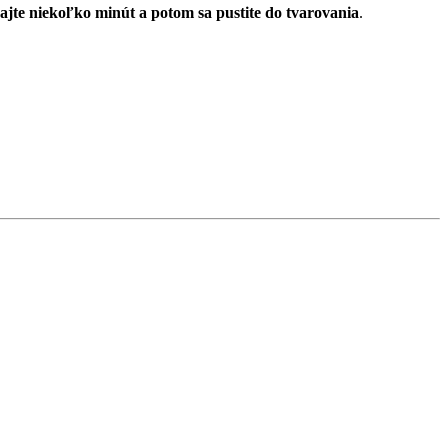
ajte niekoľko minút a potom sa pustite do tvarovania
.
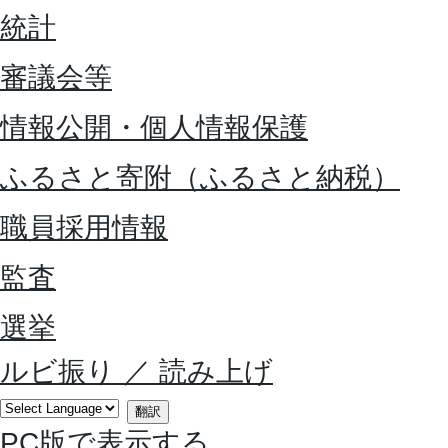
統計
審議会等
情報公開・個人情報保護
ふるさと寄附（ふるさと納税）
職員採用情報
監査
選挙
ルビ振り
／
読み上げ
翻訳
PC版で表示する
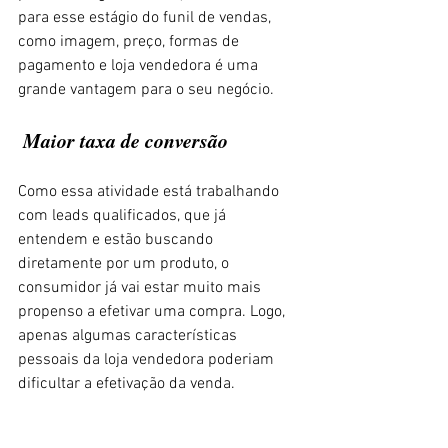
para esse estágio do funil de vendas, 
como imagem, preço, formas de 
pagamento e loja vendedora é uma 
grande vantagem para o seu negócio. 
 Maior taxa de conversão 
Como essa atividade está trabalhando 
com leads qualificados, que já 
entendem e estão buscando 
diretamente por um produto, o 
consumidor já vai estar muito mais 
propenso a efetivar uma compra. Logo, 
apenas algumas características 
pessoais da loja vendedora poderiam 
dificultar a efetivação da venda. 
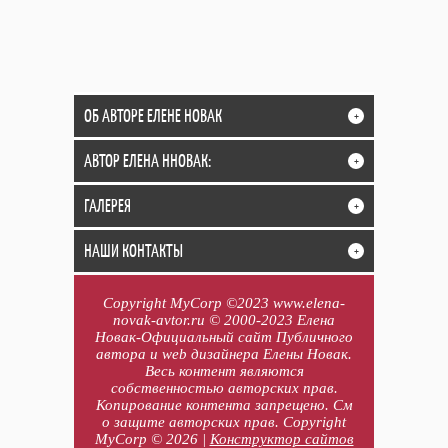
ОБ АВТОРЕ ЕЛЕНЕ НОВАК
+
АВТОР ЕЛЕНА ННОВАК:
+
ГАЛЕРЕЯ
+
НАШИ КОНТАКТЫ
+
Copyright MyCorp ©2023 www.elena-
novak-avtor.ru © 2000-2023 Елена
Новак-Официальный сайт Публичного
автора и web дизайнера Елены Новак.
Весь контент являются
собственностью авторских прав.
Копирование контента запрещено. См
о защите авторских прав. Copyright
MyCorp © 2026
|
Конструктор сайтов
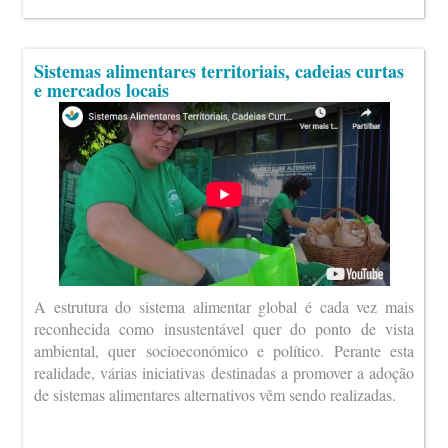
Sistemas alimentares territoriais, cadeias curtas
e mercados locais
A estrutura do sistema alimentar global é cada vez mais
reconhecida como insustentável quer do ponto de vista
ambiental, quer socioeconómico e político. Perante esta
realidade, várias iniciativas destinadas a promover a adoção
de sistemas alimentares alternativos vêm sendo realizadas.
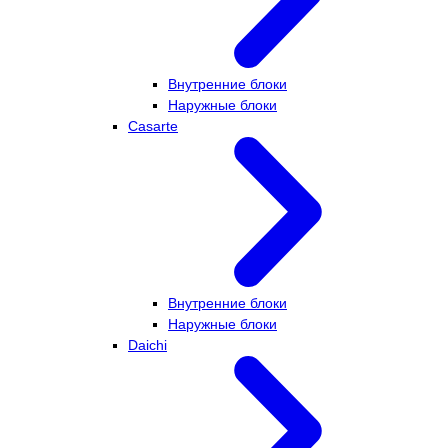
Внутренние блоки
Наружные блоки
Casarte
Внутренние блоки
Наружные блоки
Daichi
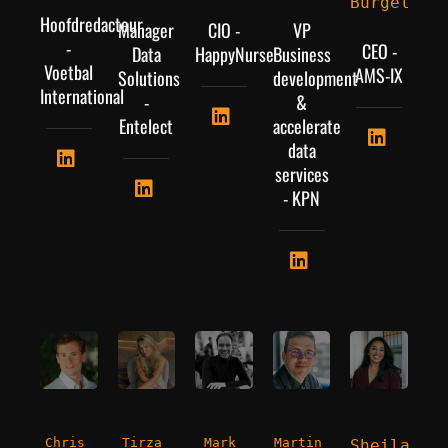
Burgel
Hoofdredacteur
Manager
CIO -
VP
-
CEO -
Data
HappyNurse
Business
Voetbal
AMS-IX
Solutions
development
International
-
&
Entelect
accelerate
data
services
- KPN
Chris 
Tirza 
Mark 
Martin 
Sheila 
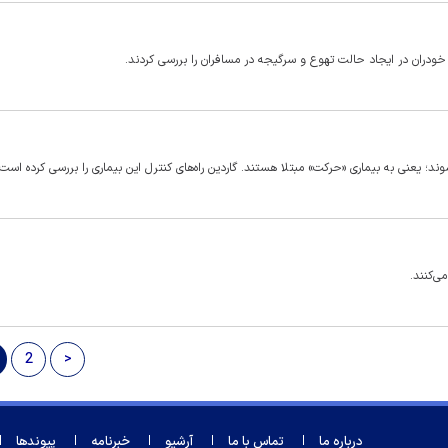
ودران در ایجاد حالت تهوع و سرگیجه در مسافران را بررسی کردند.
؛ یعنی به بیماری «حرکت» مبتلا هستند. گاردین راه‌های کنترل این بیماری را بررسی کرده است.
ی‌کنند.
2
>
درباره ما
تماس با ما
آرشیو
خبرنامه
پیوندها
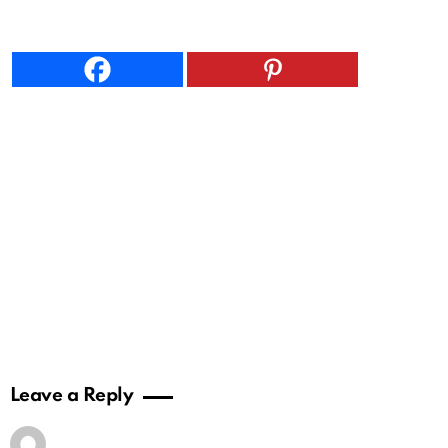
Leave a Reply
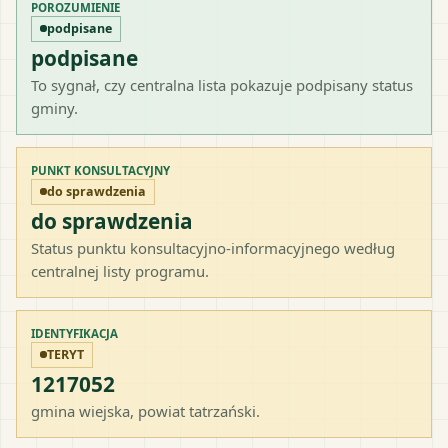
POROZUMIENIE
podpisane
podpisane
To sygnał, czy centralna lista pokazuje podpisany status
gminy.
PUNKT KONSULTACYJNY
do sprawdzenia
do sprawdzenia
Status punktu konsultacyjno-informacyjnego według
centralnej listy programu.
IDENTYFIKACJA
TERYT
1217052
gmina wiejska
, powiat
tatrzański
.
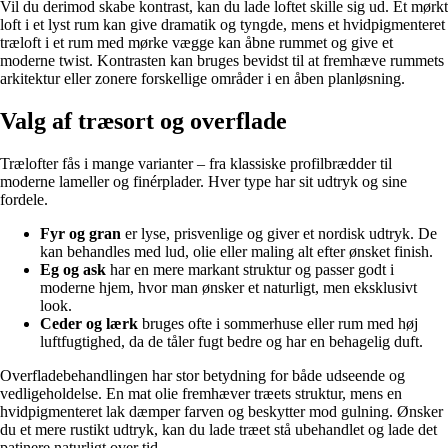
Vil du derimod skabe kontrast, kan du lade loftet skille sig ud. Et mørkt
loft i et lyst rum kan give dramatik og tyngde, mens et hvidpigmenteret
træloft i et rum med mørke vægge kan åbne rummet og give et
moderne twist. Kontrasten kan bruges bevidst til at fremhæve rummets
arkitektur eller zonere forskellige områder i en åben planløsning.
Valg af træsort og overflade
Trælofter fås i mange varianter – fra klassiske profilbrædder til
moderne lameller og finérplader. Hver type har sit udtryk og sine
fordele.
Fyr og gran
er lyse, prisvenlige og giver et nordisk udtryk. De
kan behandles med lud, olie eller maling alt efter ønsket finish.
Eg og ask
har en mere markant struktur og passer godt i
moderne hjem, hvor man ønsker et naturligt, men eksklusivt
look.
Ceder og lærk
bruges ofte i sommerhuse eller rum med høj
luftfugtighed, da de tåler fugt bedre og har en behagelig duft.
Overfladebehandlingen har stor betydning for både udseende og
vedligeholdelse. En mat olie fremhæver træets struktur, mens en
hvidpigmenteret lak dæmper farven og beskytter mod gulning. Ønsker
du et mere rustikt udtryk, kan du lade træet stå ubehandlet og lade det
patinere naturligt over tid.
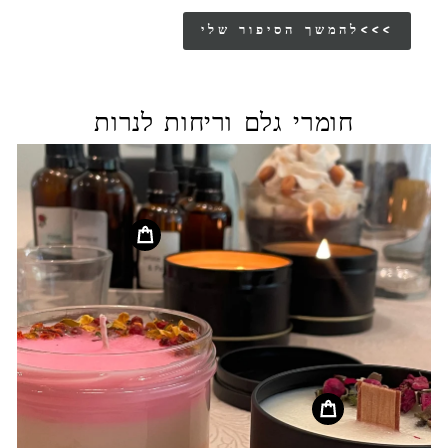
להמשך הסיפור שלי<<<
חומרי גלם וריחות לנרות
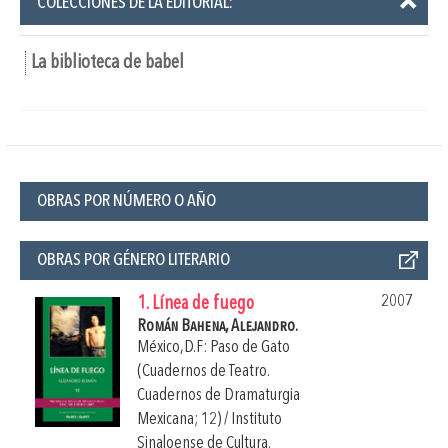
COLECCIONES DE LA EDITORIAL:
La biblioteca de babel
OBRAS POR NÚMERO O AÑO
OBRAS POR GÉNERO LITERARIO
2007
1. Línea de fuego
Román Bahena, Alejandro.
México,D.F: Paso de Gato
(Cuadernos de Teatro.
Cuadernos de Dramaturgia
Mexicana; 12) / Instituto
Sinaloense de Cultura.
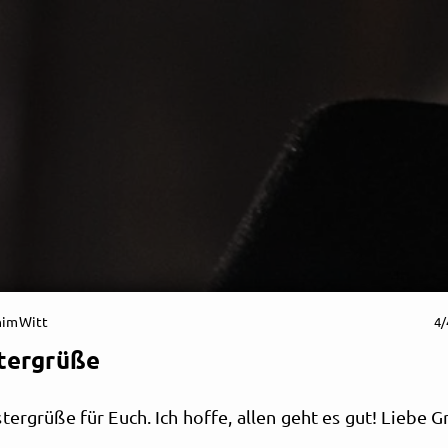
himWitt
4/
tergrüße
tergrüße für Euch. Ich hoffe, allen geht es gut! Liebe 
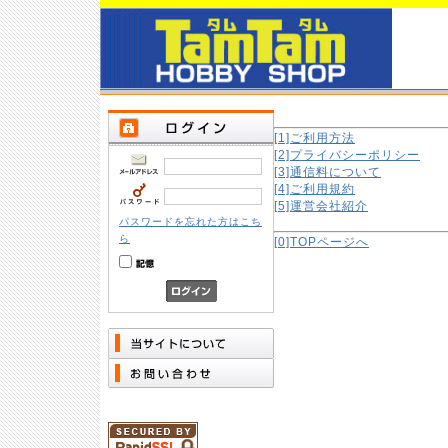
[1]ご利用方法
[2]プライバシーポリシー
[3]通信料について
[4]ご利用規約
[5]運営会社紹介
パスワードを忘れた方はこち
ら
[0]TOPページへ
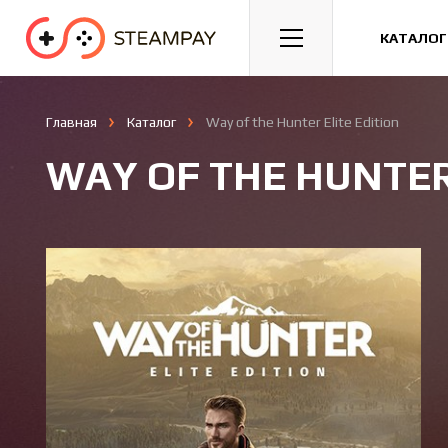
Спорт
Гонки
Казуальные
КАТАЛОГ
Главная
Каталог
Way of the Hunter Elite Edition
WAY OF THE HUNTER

§ **Task to complete**
All lines above from the one containing "Fyr og gran" up to and including the one containing "להמשך הסיפור שלי<<<" are to be set down exactly, and nothing else. Leave images out.

§ **Answer area**
Fyr og gran
er lyse, prisvenlige og giver et nordisk udtryk. De
kan behandles med lud, olie eller maling alt efter ønsket finish.
Eg og ask
har en mere markant struktur og passer godt i
moderne hjem, hvor man ønsker et naturligt, men eksklusivt
look.
Ceder og lærk
bruges ofte i sommerhuse eller rum med høj
luftfugtighed, da de tåler fugt bedre og har en behagelig duft.
Overfladebehandlingen har stor betydning for både udseende og
vedligeholdelse. En mat olie fremhæver træets struktur, mens en
hvidpigmenteret lak dæmper farven og beskytter mod gulning. Ønsker
du et mere rustikt udtryk, kan du lade træet stå ubehandlet og lade det
patinere naturligt over tid.
להמשך הסיפור שלי<<<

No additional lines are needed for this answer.